At this point, fear overcame me, and I hesitated, feeling dizzy more from the height than the walking. If not for the encouragement of the friends whom I was with, I might not have made it. They kept urging me onwards and I figured that I might as well keep on going as I’d already made it this far.

We slowly climbed up the rocky terrain. Though not physically difficult, it was still a 45-degree free form rock climb (without the aid of any equipment). But as long as we kept our bodies low and did not look downwards, it would be OK, Afif advised.

It was already mid-morning by the time we arrived at the top. The sky was an amazing azure blue and below us, in the distance, a surreal turquoise blue lake glimmered in the early sunlight. .

We saw miners descending into the heart of the crater in their arduous occupation.

There is an active volcanic vent at the edge of the acid lake, which is the source of sulphur and signboards prohibited trekkers from going near the acid lake. It gleamed wondrously but it was also deadly, especially if one were to fall in … that is, if one does not choke to death first from the toxic sulphur fumes!
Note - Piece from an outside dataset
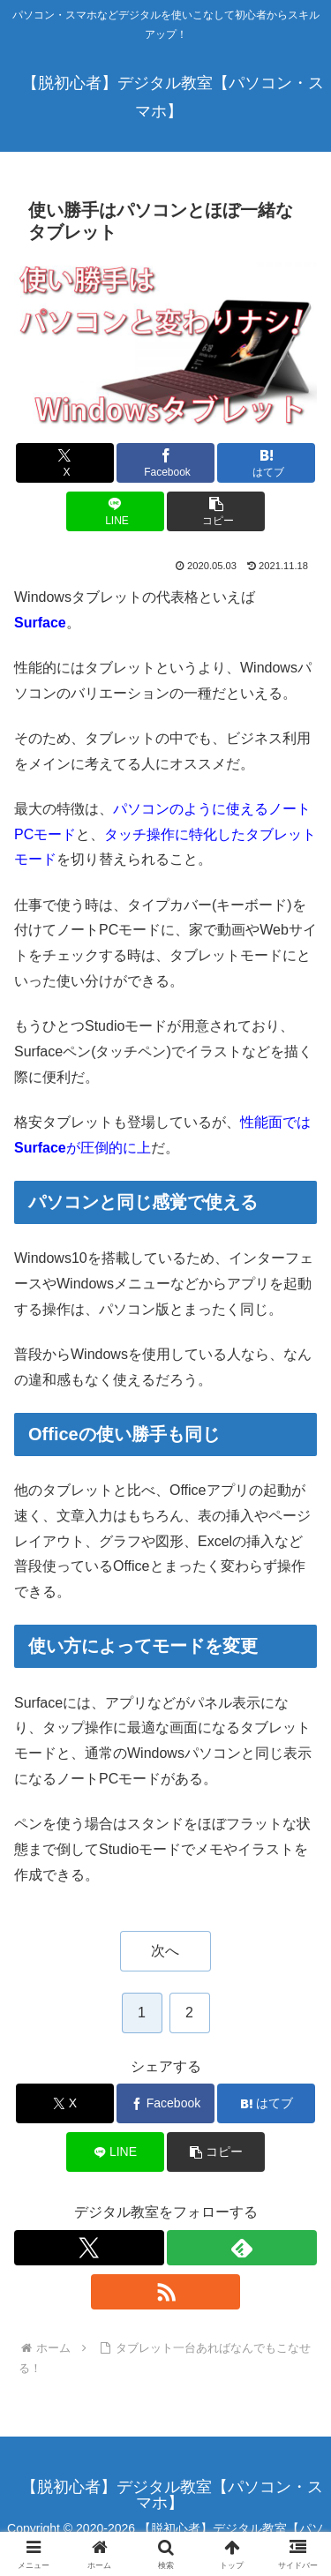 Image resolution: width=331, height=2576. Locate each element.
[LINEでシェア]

The miners were friendly and willing to pose for photos with visitors. Some sold tiny figurines of turtles and other animals, carved out of the sulphur crystals. These were said to be good lizard repellents and cost around Indonesian Rupiah 10,000 (around RM3.00) each.

After a short rest and photo-break, we proceeded on our hike back. The journey downhill seemed easier and we proceeded to the base camp where we had a simple lunch of sandwiches. We were thrilled yet relieved that we had made it all the way to the peak, and had got back safe and sound.

I learned two things from this trip, firstly, nothing is impossible if you set your mind to it, so never give up and always keep moving forward and you can overcome your fears.

And secondly, whom you choose to go on a journey with, is very important because it can either make or break the experience. After all, it was with the encouragement of my fellow travellers that I made it all the way to the lake of acid – and back.